In the Maritime Environmental Protection Programme, strategic initiatives implemented included environmental risk management through the implementation of the National Maritime Contingency Plan,  and ensuring the safety of the maritime environment through improved maritime casualty response and management, as well as the monitoring of oil spills. The challenges in this programme included the fact that there was no funding for incident response, the non-ratification of international instruments aimed at mitigating maritime pollution, and inadequate response capacity.

SAMSA’s  Maritime Sector Development Programme had, as one of its particular highlights, the Cadetship Programme in which over 100 cadets had secured berths.

The financial statements were outlined. SAMSA’s total revenue in the 2011/12 year was R2.5 billion. A serious point was that cash from operating activities had dropped by 66%. The total revenue had increased marginally from the previous year, while its deficit had reduced significantly.

Ms N Ngele (ANC) asked how SAMSA went about advertising, to recruit young people such as students.

Tsietsi Mokhele, Chief Executive Officer, SAMSA, answered that such advertising was done in both local and national media.

Mr Mbhele said that the improvements made in SAMSA were commendable and encouraging. However, he asked why the figure of R1.2 million per day for emergency response operations was so high.

Mokhele answered that this figure was taken as an average and was only in emergency cases.

Mr Mbhele asked for the names of the Further Education and Training Colleges with whom SAMSA was working.

Mr Mokhele said that twelve such colleges had been identified. These colleges were also provided with capacity assistance where needed.

Mr Ollis asked whether an emergency fund could not be created, so as to prevent the situation where the Auditor-General had to note irregular expenditure in SAMSA. He wondered also if any thought had been given to speeding up procedures that had to be followed at present before responding to ships that ran aground.

Mokhele answered that SAMSA had debated the matter with National Treasury and it had now found that there was currently such a fund from which emergency funds could be unlocked. It was also looking into different models that could be introduced and that would not place too heavy a burden on the taxpayer. The response time needed to be shortened, and although this could not always be guaranteed under certain oceanic conditions, SAMSA was looking into ways to improve this aspect.

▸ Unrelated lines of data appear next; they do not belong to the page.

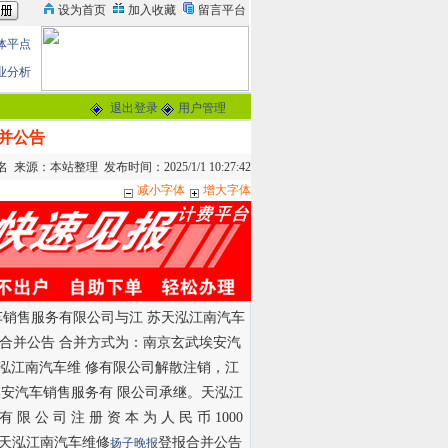
体平点
业分析
退出登录
用户管理
并公告
来源：本站整理 发布时间：2025/1/1 10:27:42
减小字体
增大字体
车销售服务有限公司与江 苏天泓江南汽车
合并公告 合并方式为：南京玄武埃安汽
泓江南汽车维 修有限公司解散注销，江
埃安汽车销售服务有 限公司承继。天泓江
 司 注 册 资 本 为 人 民 币 1000
 天泓江南汽车维修
登报合并公告
扬子晚报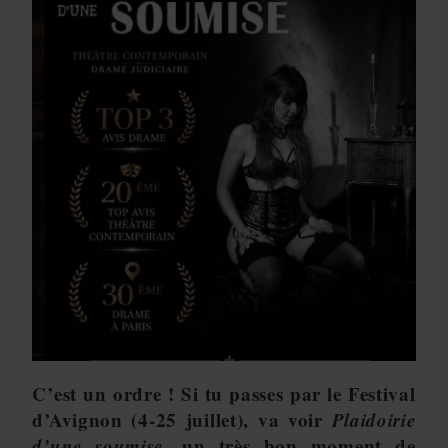
C’est un ordre ! Si tu passes par le Festival
d’Avignon (4-25 juillet), va voir
Plaidoirie
d’une soumise
, un très bon moment de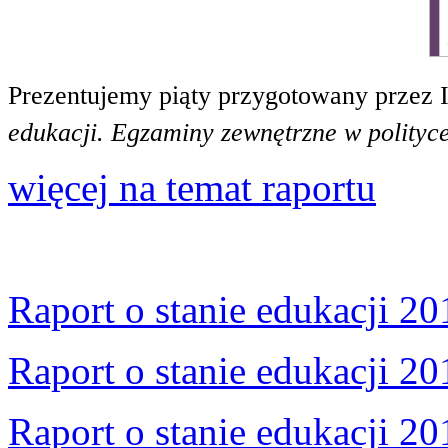
Prezentujemy piąty przygotowany przez 
edukacji. Egzaminy zewnętrzne w polityce
więcej na temat raportu
Raport o stanie edukacji 20
Raport o stanie edukacji 20
Raport o stanie edukacji 20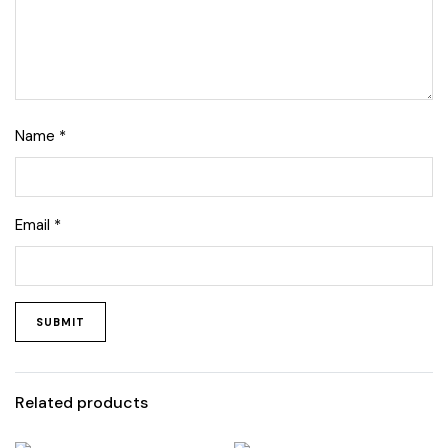
Name
*
Email
*
Related products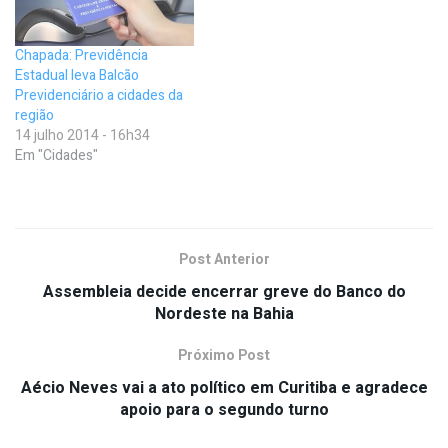
Chapada: Previdência
Estadual leva Balcão
Previdenciário a cidades da
região
14 julho 2014 - 16h34
Em "Cidades"
Post Anterior
Assembleia decide encerrar greve do Banco do
Nordeste na Bahia
Próximo Post
Aécio Neves vai a ato político em Curitiba e agradece
apoio para o segundo turno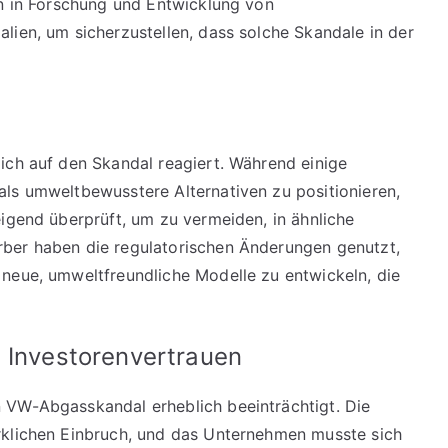
en in Forschung und Entwicklung von
lien, um sicherzustellen, dass solche Skandale in der
ich auf den Skandal reagiert. Während einige
ls umweltbewusstere Alternativen zu positionieren,
eigend überprüft, um zu vermeiden, in ähnliche
ber haben die regulatorischen Änderungen genutzt,
neue, umweltfreundliche Modelle zu entwickeln, die
d Investorenvertrauen
 VW-Abgasskandal erheblich beeinträchtigt. Die
rklichen Einbruch, und das Unternehmen musste sich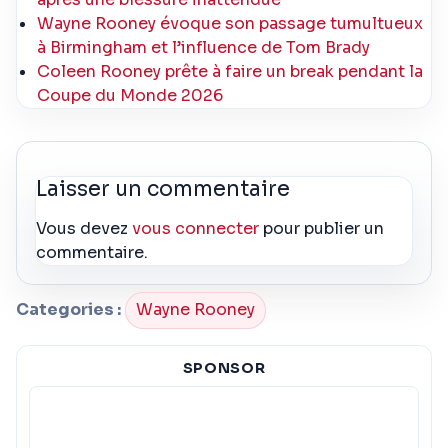
Wayne Rooney évoque son passage tumultueux
à Birmingham et l’influence de Tom Brady
Coleen Rooney prête à faire un break pendant la
Coupe du Monde 2026
Laisser un commentaire
Vous devez
vous connecter
pour publier un
commentaire.
Categories :
Wayne Rooney
SPONSOR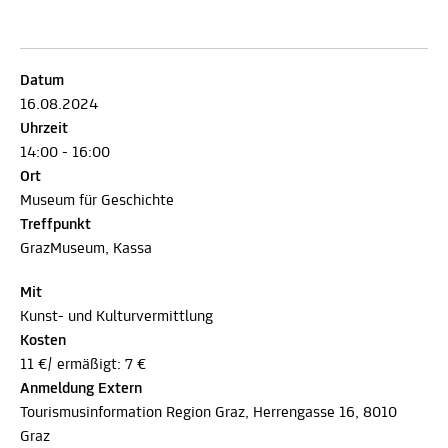
Datum
16.08.2024
Uhrzeit
14:00 - 16:00
Ort
Museum für Geschichte
Treffpunkt
GrazMuseum, Kassa
Mit
Kunst- und Kulturvermittlung
Kosten
11 €/ ermäßigt: 7 €
Anmeldung Extern
Tourismusinformation Region Graz, Herrengasse 16, 8010
Graz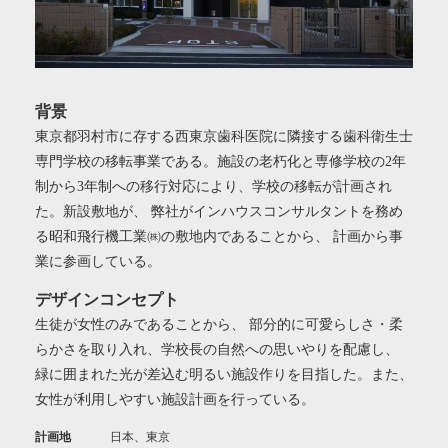
背景
東京都羽村市に存する西東京歯科医院に隣接する歯科衛生士
専門学校の移転事業である。施設の老朽化と専修学校の2年
制から3年制への移行対応により、学校の移転が計画され
た。新設敷地が、 弊社がインハウスコンサルタントを務め
る昭和飛行機工業㈱の敷地内であることから、 計画から事
業に参画している。
デザインコンセプト
生徒が女性のみであることから、 部分的に可愛らしさ・柔
らかさを取り入れ、学校長の自然への思いやりを配慮し、
緑に囲まれた光が差込む明るい施設作りを目指した。また、
女性が利用しやすい施設計画を行っている。
計画地
日本、東京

Mr Ollis asked that the Committee be provided with copies of the Maritime Security Concept Document.

Mr Ollis asked if any plans were in place to prevent illegal activity, by inspecting ships that stayed off-shore without coming into the country’s ports

Mr Mokhele said that SAMSA, NDOT and other stakeholders worked together to maintain effective security. The Department of Defence had been asked by Cabinet to come up with an effective strategy in this regard. 

Mr Lucas asked what progress had been made around the introduction of cleaner fuels.

Mr Tilayi answered that discussions around this were being held at an international level, as the implementation of cleaner fuels would need to be governed by an international agreement.

Mr M Duma (ANC) asked whether any links were being forged with ports across the rest of Africa.

Mokhele answered that African maritime authorities had recently met up, to discuss how they could, collectively, manage African shores more effectively.

The Chairperson said that what was presented had significant potential for job-creation. She urged the NDOT to show greater support for SAMSA, rather than its current attitude of competing with it.

Road Traffic Management Corporation and Road Traffic Infringement Agency 2011/12 Annual Reports

Mr Collins Letsoalo, Acting Chief Executive Officer, Road Traffic Management Corporation, firstly highlighted the achievements of the Corporation (RTMC) in the 2011/12 financial year. It had participated in the 1st International Road Safety Conference. Training on the Administrative Adjudication of Road Traffic Offences Act (AARTO) was provided to trainers in nine provinces and this resulted in the production of a Training CD and Standard Operating Procedures. The first intake of traffic officers completed the newly required qualification.

RTMC had now appointed a permanent Chief Financial Officer and an audit committee.

900 learners across seven provinces were reached through the road safety debates. More than 70 schools participated in the participatory educational techniques. The newly created railway-crossing unit had led to a reduction of 80% of level crossing accidents. 138 crash investigations had been completed.

RTMC had managed to achieve only 30% of the planned targets. This was due to a lack of strategy-based funding. The plan was to involve the Department of Transport and National Treasury to assist in increasing the budget of RTMC from R82 million to R240 million, a figure that would allow the strategies to be realised.

Some projects had to be postponed, due to lack of funding, and these included the Mkhuzeni Awareness Campaign, the National Driving Schools Forum, the MultiMedia programme, and AARTO implementation. In addition, it was not possible to complete the National Traffic Law Enforcement Codes, the New car assessment programme, the National Training Framework, nor to complete the recruitment drive to attract correct analyst skills.

The leadership and governance structure of the entity was found to be wanting. There was a lack of communication platforms to create awareness of approved policies and procedures. There was a lack of agreed review dates with governance stakeholders. RTMC decided to develop an intranet system where all policies would be placed on the Web, to ensure easy access for new and old staff members. It had furthermore agreed to do monthly reviews of financial and performance information.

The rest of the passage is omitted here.